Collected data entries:
>>
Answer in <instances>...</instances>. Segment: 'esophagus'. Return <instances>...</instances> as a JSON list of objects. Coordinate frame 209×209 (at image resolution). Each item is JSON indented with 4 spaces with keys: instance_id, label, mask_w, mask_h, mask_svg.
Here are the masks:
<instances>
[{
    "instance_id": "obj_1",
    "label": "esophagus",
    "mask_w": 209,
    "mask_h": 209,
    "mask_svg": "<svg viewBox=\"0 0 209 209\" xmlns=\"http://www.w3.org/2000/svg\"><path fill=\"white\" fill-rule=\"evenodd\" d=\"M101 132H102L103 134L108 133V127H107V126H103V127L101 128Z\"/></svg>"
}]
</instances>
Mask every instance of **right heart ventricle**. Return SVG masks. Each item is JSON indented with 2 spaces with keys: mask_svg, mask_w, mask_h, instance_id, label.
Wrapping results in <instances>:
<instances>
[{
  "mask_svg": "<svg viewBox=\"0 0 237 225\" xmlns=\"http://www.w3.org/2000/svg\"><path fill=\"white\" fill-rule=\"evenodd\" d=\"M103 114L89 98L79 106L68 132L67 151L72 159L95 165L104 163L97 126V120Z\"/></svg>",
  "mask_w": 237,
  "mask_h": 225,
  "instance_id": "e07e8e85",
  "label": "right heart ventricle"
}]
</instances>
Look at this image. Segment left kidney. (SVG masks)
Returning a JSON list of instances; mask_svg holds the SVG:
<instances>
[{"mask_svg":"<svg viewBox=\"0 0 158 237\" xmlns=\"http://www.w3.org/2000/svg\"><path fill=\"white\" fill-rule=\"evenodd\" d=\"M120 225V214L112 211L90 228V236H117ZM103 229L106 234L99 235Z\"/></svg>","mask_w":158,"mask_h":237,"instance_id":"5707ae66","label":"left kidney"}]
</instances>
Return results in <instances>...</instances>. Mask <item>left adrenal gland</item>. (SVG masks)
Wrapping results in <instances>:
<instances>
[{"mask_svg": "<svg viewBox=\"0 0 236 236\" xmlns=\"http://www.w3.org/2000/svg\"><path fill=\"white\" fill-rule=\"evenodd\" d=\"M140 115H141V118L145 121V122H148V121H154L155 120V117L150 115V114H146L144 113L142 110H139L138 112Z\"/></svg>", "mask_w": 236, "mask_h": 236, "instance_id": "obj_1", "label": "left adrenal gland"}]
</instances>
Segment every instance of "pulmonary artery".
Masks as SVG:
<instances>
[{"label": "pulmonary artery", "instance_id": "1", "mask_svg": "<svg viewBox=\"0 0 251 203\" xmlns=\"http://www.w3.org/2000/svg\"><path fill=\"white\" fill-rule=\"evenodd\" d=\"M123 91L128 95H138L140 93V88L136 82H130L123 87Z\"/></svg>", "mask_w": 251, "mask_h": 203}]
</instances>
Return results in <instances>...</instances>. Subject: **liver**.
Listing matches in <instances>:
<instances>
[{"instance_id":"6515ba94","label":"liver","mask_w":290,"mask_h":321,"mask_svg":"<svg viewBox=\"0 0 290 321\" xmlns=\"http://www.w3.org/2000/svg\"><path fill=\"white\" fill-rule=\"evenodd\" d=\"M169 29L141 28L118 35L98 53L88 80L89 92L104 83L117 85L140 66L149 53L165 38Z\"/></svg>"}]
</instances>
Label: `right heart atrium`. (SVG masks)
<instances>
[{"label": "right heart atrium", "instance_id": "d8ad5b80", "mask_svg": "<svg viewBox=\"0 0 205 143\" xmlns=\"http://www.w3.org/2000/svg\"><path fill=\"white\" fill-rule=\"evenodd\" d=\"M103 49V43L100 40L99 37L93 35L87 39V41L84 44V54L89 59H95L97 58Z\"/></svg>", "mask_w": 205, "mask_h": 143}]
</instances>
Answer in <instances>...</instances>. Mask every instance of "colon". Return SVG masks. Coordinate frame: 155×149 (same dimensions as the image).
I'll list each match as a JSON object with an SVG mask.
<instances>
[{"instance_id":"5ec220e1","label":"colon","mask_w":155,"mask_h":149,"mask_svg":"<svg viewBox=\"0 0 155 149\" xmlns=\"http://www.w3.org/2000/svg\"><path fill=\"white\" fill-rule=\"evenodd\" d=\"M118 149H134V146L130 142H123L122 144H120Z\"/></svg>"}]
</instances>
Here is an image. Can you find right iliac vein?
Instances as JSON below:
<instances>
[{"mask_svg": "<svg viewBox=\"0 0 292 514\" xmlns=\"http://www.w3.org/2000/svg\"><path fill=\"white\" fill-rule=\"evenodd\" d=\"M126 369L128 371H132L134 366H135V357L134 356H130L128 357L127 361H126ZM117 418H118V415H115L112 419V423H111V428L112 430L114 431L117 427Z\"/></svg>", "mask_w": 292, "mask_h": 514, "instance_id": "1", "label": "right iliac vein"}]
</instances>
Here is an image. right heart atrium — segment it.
<<
Work required:
Print the entries once more, identical in every line.

Task result:
Answer in <instances>...</instances>. Segment: 'esophagus'. Return <instances>...</instances> as a JSON list of objects. Coordinate frame 209×209 (at image resolution). Each item is JSON indented with 4 spaces with keys: instance_id, label, mask_w, mask_h, mask_svg.
Here are the masks:
<instances>
[{
    "instance_id": "obj_1",
    "label": "esophagus",
    "mask_w": 209,
    "mask_h": 209,
    "mask_svg": "<svg viewBox=\"0 0 209 209\" xmlns=\"http://www.w3.org/2000/svg\"><path fill=\"white\" fill-rule=\"evenodd\" d=\"M101 132H102L103 134L108 133V127H107V126H103V127L101 128Z\"/></svg>"
}]
</instances>
Mask every instance of **right heart ventricle**. Return SVG masks. Each item is JSON indented with 2 spaces with keys: mask_svg, mask_w, mask_h, instance_id, label.
Wrapping results in <instances>:
<instances>
[{
  "mask_svg": "<svg viewBox=\"0 0 237 225\" xmlns=\"http://www.w3.org/2000/svg\"><path fill=\"white\" fill-rule=\"evenodd\" d=\"M103 114L89 98L79 106L68 132L67 151L72 159L95 165L104 163L97 126V120Z\"/></svg>",
  "mask_w": 237,
  "mask_h": 225,
  "instance_id": "e07e8e85",
  "label": "right heart ventricle"
}]
</instances>
Look at this image. Segment left kidney. (SVG masks)
Returning a JSON list of instances; mask_svg holds the SVG:
<instances>
[{"mask_svg":"<svg viewBox=\"0 0 158 237\" xmlns=\"http://www.w3.org/2000/svg\"><path fill=\"white\" fill-rule=\"evenodd\" d=\"M120 225V214L112 211L90 228V236H117ZM103 229L106 234L99 235Z\"/></svg>","mask_w":158,"mask_h":237,"instance_id":"5707ae66","label":"left kidney"}]
</instances>
Return results in <instances>...</instances>. Mask <item>left adrenal gland</item>. (SVG masks)
Wrapping results in <instances>:
<instances>
[{"mask_svg": "<svg viewBox=\"0 0 236 236\" xmlns=\"http://www.w3.org/2000/svg\"><path fill=\"white\" fill-rule=\"evenodd\" d=\"M140 115H141V118L145 121V122H148V121H154L155 120V117L150 115V114H146L144 113L142 110H139L138 112Z\"/></svg>", "mask_w": 236, "mask_h": 236, "instance_id": "obj_1", "label": "left adrenal gland"}]
</instances>
Segment every instance of "pulmonary artery".
Masks as SVG:
<instances>
[{"label": "pulmonary artery", "instance_id": "1", "mask_svg": "<svg viewBox=\"0 0 251 203\" xmlns=\"http://www.w3.org/2000/svg\"><path fill=\"white\" fill-rule=\"evenodd\" d=\"M123 91L128 95H138L140 93V88L136 82H130L123 87Z\"/></svg>", "mask_w": 251, "mask_h": 203}]
</instances>
Return results in <instances>...</instances>. Subject: **liver**.
Listing matches in <instances>:
<instances>
[{"instance_id":"6515ba94","label":"liver","mask_w":290,"mask_h":321,"mask_svg":"<svg viewBox=\"0 0 290 321\" xmlns=\"http://www.w3.org/2000/svg\"><path fill=\"white\" fill-rule=\"evenodd\" d=\"M169 29L141 28L118 35L98 53L88 80L89 92L104 83L117 85L140 66L149 53L165 38Z\"/></svg>"}]
</instances>
Label: `right heart atrium`. (SVG masks)
<instances>
[{"label": "right heart atrium", "instance_id": "d8ad5b80", "mask_svg": "<svg viewBox=\"0 0 205 143\" xmlns=\"http://www.w3.org/2000/svg\"><path fill=\"white\" fill-rule=\"evenodd\" d=\"M103 49V43L100 40L99 37L93 35L87 39V41L84 44V54L89 59H95L97 58Z\"/></svg>", "mask_w": 205, "mask_h": 143}]
</instances>
Answer in <instances>...</instances>. Mask every instance of "colon". Return SVG masks. Coordinate frame: 155×149 (same dimensions as the image).
I'll list each match as a JSON object with an SVG mask.
<instances>
[{"instance_id":"5ec220e1","label":"colon","mask_w":155,"mask_h":149,"mask_svg":"<svg viewBox=\"0 0 155 149\" xmlns=\"http://www.w3.org/2000/svg\"><path fill=\"white\" fill-rule=\"evenodd\" d=\"M118 149H134V146L130 142H123L122 144H120Z\"/></svg>"}]
</instances>
Here is an image. Can you find right iliac vein?
Instances as JSON below:
<instances>
[{"mask_svg": "<svg viewBox=\"0 0 292 514\" xmlns=\"http://www.w3.org/2000/svg\"><path fill=\"white\" fill-rule=\"evenodd\" d=\"M126 369L128 371H132L134 366H135V357L134 356H130L128 357L127 361H126ZM117 418H118V415H115L112 419V423H111V428L112 430L114 431L117 427Z\"/></svg>", "mask_w": 292, "mask_h": 514, "instance_id": "1", "label": "right iliac vein"}]
</instances>
Here is an image. right heart atrium — segment it.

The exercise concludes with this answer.